====== INPUT RECORDS ======

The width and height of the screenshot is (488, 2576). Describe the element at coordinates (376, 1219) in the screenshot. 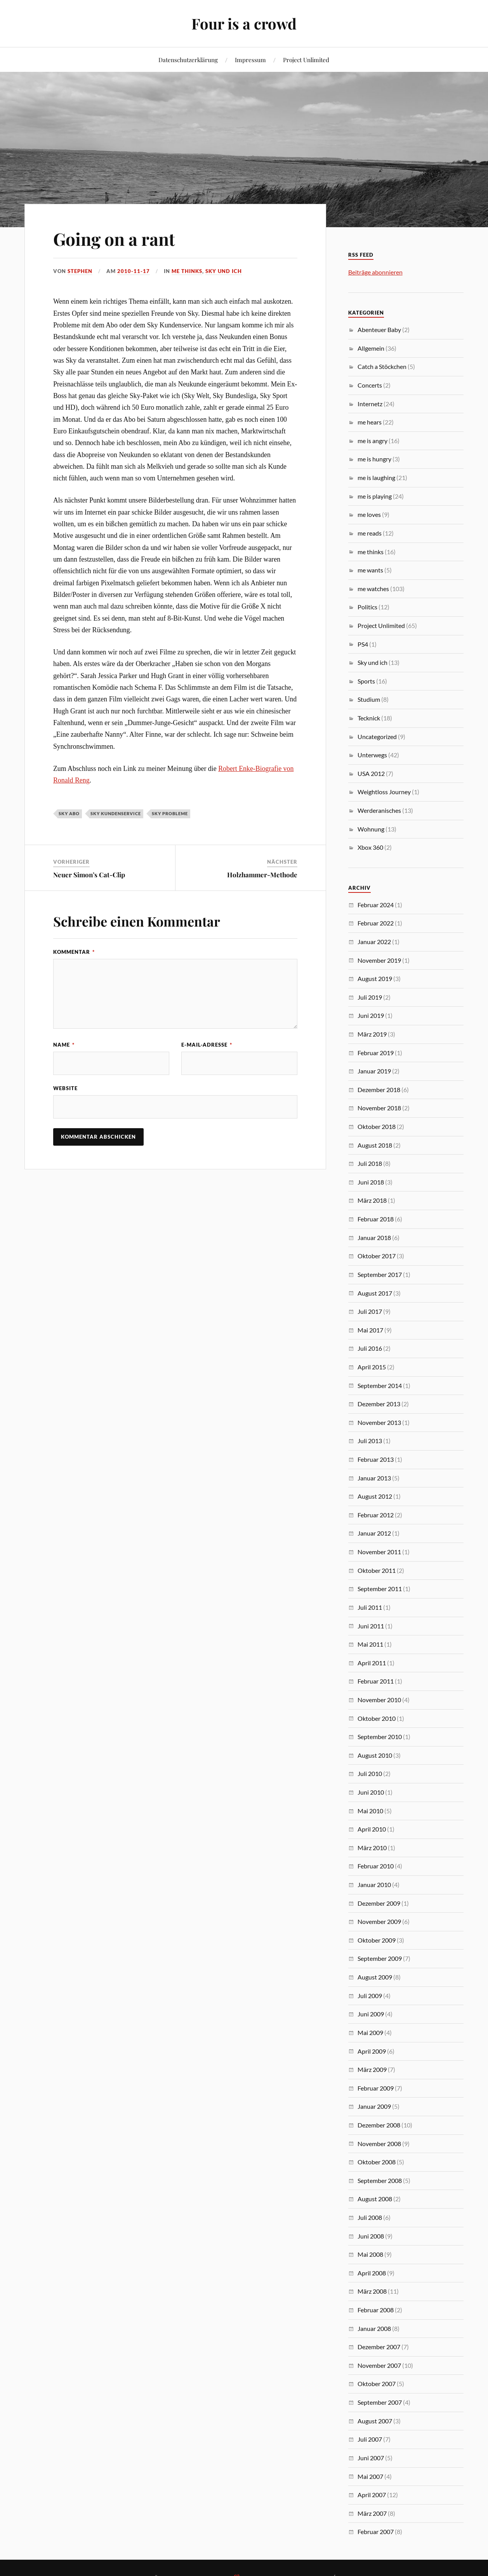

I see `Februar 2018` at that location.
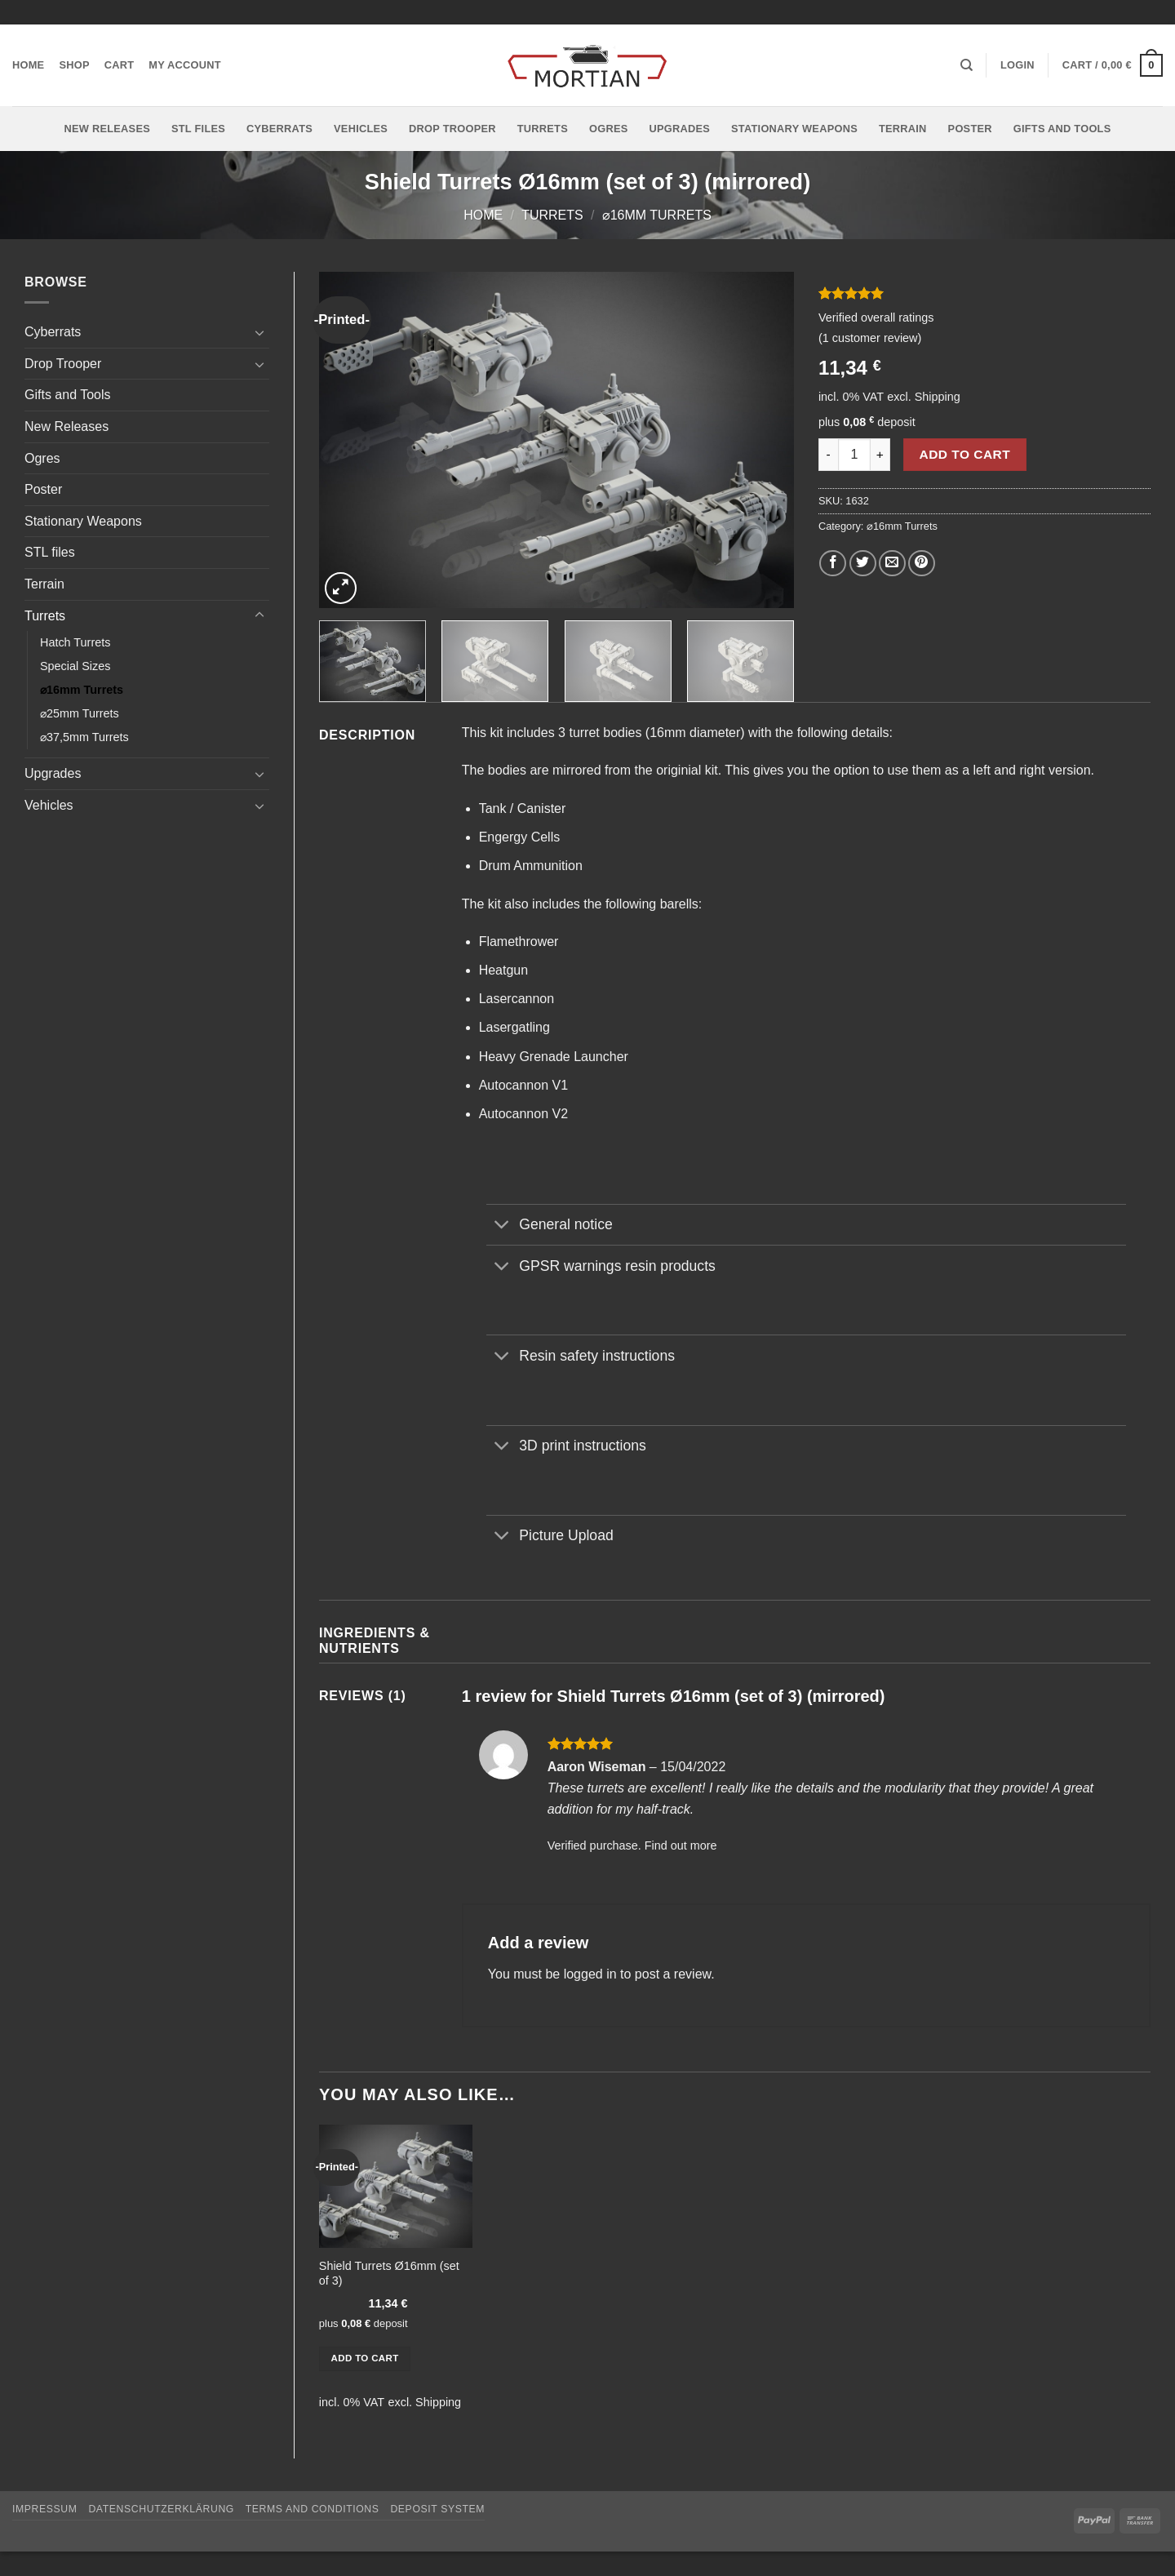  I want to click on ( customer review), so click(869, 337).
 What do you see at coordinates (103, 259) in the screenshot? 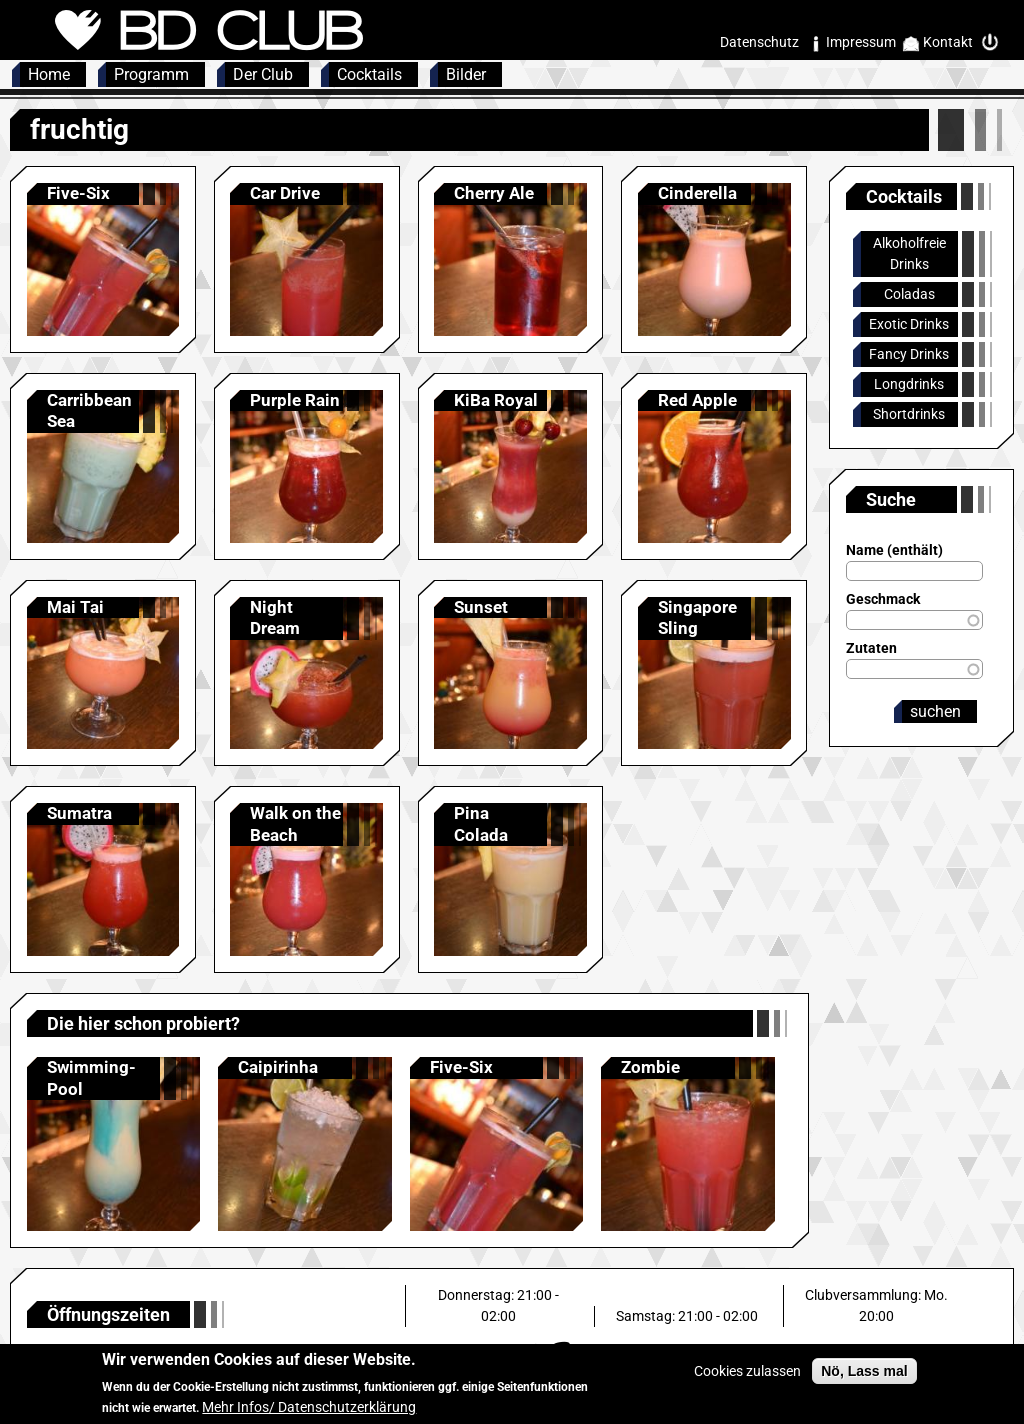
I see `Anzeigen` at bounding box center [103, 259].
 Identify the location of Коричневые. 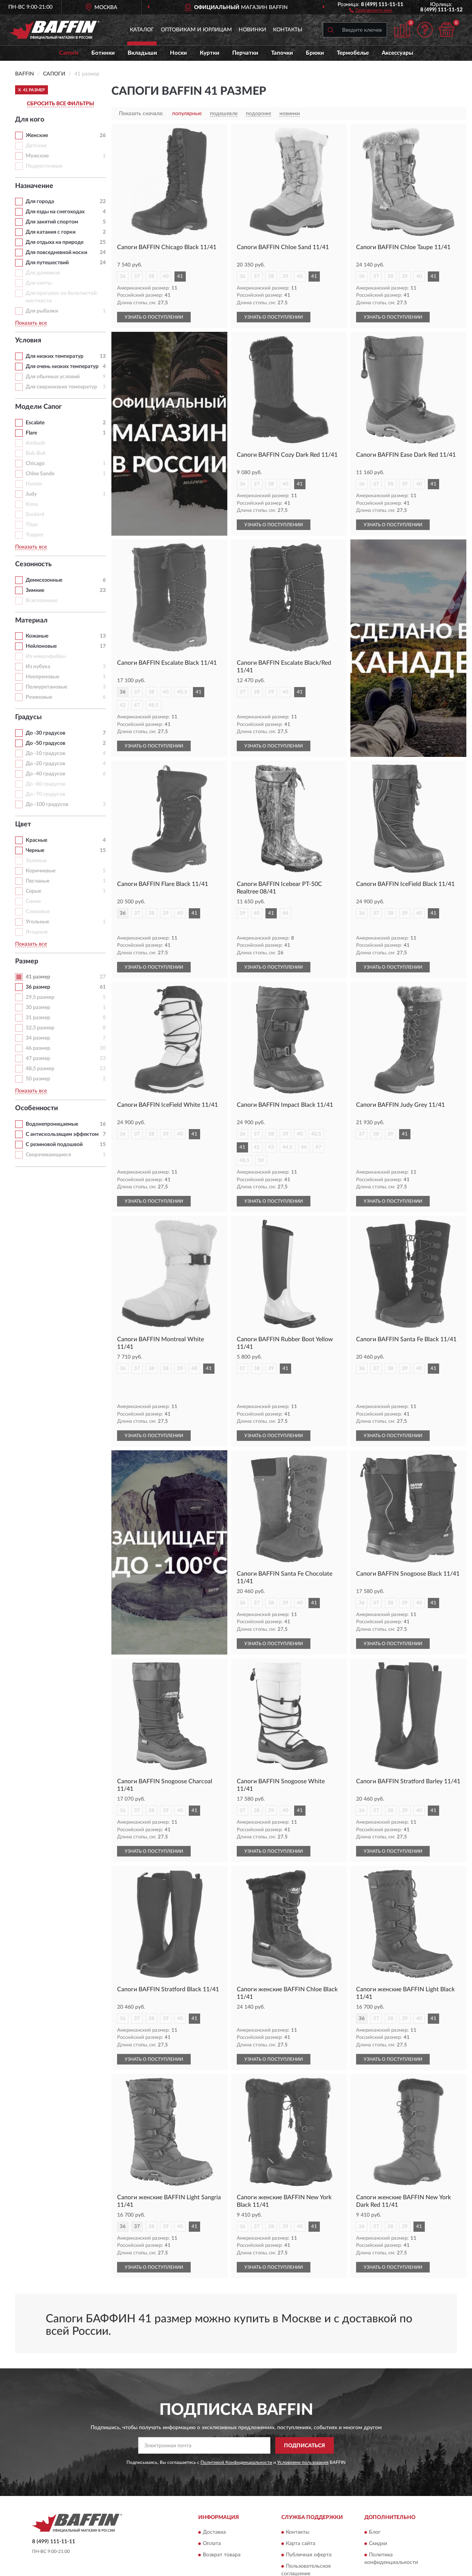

======

▸ YOUR TASK
Copy each line above exactly, with no images.

▸ TASK ANSWER
The width and height of the screenshot is (488, 2576). Describe the element at coordinates (376, 1219) in the screenshot. 

I see `Februar 2018` at that location.
  I want to click on ( customer review), so click(869, 337).
 What do you see at coordinates (103, 259) in the screenshot? 
I see `Anzeigen` at bounding box center [103, 259].
 Identify the location of Коричневые. 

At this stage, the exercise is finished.